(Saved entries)
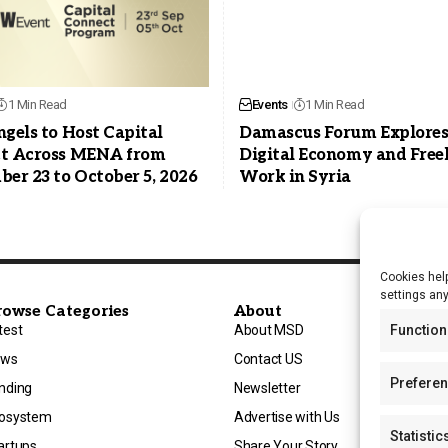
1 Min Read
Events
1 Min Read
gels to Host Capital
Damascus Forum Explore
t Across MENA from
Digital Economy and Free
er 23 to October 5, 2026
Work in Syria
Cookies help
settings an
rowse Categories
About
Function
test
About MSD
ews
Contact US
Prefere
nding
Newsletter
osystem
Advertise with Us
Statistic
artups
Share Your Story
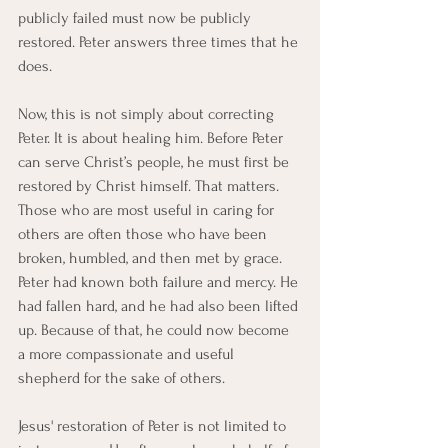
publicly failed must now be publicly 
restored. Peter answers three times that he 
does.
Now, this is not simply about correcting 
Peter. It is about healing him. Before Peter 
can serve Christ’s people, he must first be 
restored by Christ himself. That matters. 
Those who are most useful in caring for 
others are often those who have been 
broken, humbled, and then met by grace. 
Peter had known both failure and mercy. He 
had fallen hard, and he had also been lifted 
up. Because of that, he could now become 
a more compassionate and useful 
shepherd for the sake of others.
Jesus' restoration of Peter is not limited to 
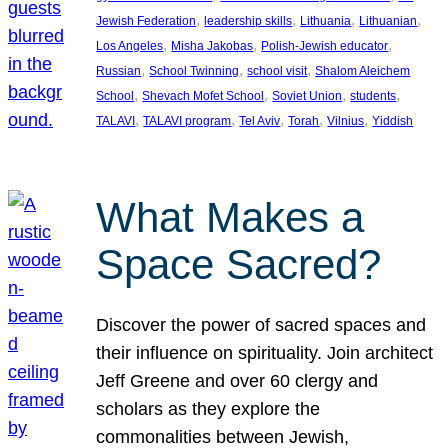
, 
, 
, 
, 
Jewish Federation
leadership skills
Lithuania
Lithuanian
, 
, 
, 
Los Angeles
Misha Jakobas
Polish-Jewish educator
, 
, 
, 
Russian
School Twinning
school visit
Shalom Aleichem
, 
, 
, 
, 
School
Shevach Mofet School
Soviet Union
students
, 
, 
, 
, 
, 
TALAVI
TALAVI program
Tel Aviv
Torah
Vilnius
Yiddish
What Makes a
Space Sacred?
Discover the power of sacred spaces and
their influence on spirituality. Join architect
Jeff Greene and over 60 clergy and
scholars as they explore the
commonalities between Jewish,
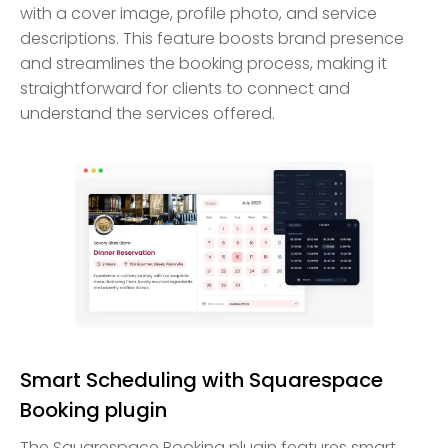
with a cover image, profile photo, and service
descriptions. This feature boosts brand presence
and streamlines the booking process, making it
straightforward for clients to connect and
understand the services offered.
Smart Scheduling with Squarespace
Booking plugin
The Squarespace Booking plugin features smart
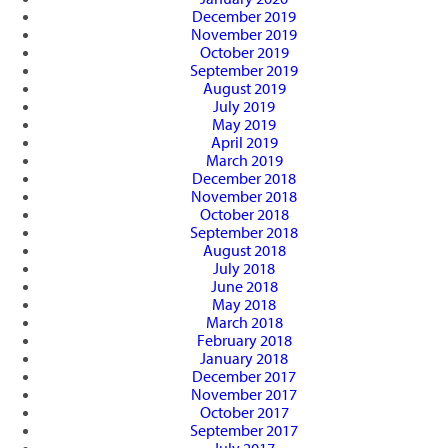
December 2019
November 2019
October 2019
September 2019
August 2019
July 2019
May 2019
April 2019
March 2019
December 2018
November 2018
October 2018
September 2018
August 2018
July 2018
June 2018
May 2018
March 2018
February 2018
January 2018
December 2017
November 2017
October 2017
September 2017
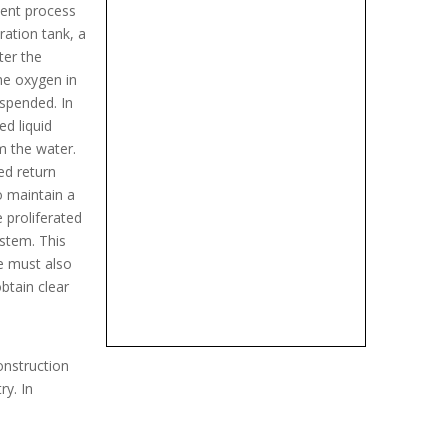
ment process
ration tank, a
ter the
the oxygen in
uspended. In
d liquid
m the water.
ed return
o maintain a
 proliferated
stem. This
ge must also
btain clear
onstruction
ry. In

TASK BRIEF — Lines above with "November" in them are the ones to copy.

OUTPUT BELOW —
November 2019
November 2018
November 2017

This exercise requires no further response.